"Szkopuł w tym, że opłaty są pobierane bezprawnie, bo rozporządzenie z 1996 roku straciło moc. W nowelizacji z 2001 roku (art. 50) jest zapis, że +do czasu wydania przepisów wykonawczych zachowują moc dotychczasowe przepisy, nie dłużej jednak niż przez 6 miesięcy od dnia wejścia w życie ustawy+". - czytamy w "GW".
Dziennik twierdzi, że co prawda po raz ostatni zmiany w ustawie o wychowaniu w trzeźwości wprowadzano w pod koniec marca ub. roku (dotyczyły reklam w obiektach sportowych), ale nawet biorąc to pod uwagę, nowe przepisy wykonawcze powinny pojawić się w listopadzie.
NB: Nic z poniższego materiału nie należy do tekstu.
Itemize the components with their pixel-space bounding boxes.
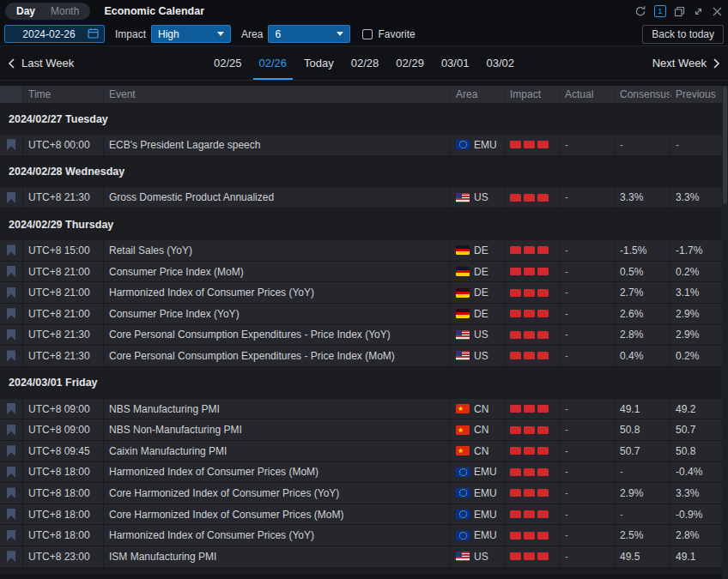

Marek Zielonka, dyrektor częstochowskiego ośrodka pomocy, nie widzi problemu. Jest przekonany, że nadal obowiązuje rozporządzenie z 1996 roku. "Konsultowałem się z innymi izbami w kraju" - mówi. I zapowiada, że nadal będzie pobierał opłaty. Podobne zdanie ma Urząd Miasta, któremu podlega izba. "Powinno się zaniechać pobierania opłat - twierdzi jednak sędzia sądu administracyjnego (prosił o anonimowość) - Nie ma wątpliwości, że minister po nowelizacji ustawy powinien był wydać nowe rozporządzenie. Pacjenci izby wytrzeźwień mogą teraz domagać się zwrotu nieprawnie pobranych należności. A gmina wyrównania od Skarbu Państwa".
Do błędu przyznaje się resort zdrowia. Agnieszka Gołąbek z biura prasowego ministerstwa twierdzi, że nad rozporządzeniem o izbach wytrzeźwień "pracują prawnicy" ale w piątek 2 stycznia urzędnicy ministerstwa odpoczywali - czytamy w "Gazecie Wyborczej".